◆ Task requirements: From the data below, retype exactly the lines starting with the one that contains "The reason for" and ending with the one that contains "ensured Britain a", both included.

◆ Source material:
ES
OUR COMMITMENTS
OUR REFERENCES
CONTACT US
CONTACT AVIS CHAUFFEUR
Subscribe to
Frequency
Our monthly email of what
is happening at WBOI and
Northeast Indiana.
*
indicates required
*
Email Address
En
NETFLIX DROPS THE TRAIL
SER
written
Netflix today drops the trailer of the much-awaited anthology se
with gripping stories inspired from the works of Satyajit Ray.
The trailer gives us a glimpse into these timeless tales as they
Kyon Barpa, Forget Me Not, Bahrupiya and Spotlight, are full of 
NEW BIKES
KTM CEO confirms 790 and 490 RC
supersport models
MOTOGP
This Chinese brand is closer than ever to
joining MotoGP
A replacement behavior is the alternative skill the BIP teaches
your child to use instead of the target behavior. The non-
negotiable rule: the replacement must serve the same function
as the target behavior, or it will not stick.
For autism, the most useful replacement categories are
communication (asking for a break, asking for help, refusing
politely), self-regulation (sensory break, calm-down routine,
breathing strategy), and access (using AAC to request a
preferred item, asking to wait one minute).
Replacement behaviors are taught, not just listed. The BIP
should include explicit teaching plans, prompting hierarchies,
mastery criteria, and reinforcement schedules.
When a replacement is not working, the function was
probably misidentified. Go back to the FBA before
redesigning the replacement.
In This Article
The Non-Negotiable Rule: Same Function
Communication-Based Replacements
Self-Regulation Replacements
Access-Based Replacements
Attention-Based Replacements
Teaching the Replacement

...

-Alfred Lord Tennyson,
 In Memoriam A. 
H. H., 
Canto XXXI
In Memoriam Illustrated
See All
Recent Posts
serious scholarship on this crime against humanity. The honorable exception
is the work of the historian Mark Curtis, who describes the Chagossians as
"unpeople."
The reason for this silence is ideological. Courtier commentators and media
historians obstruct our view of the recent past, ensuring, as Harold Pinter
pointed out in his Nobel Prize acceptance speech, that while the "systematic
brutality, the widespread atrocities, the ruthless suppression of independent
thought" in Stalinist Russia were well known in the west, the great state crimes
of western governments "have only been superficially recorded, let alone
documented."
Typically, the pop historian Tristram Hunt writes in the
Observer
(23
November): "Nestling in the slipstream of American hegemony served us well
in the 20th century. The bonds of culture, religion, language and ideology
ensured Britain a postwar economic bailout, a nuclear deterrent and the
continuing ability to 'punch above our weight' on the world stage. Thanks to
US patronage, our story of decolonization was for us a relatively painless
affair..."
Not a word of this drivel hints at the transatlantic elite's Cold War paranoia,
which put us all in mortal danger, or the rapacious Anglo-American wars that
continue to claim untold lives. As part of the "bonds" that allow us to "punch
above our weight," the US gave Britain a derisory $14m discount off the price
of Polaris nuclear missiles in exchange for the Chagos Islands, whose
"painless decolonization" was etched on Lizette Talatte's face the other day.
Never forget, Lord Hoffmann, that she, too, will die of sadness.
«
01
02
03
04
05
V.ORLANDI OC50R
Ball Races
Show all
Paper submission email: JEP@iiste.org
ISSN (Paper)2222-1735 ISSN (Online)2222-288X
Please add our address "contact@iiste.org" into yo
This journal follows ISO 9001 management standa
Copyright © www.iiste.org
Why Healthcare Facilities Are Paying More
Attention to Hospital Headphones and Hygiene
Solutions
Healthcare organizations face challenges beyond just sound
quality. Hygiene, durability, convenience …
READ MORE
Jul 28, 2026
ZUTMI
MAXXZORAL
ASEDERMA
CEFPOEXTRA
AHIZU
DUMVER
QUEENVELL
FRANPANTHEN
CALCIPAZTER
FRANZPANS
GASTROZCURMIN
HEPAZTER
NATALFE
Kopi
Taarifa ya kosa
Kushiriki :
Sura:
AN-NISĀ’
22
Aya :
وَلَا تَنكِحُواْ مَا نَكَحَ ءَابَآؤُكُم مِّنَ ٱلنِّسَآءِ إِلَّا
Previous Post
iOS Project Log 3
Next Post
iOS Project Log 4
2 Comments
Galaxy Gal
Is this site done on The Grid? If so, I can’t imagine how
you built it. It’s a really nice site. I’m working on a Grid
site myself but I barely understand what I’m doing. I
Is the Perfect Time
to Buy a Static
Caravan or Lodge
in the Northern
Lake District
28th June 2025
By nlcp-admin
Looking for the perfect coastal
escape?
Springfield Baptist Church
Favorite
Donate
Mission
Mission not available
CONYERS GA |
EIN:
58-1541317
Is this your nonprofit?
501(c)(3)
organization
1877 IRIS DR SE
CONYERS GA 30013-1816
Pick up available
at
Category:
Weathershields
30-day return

◆ Solution below:
The reason for this silence is ideological. Courtier commentators and media
historians obstruct our view of the recent past, ensuring, as Harold Pinter
pointed out in his Nobel Prize acceptance speech, that while the "systematic
brutality, the widespread atrocities, the ruthless suppression of independent
thought" in Stalinist Russia were well known in the west, the great state crimes
of western governments "have only been superficially recorded, let alone
documented."
Typically, the pop historian Tristram Hunt writes in the
Observer
(23
November): "Nestling in the slipstream of American hegemony served us well
in the 20th century. The bonds of culture, religion, language and ideology
ensured Britain a postwar economic bailout, a nuclear deterrent and the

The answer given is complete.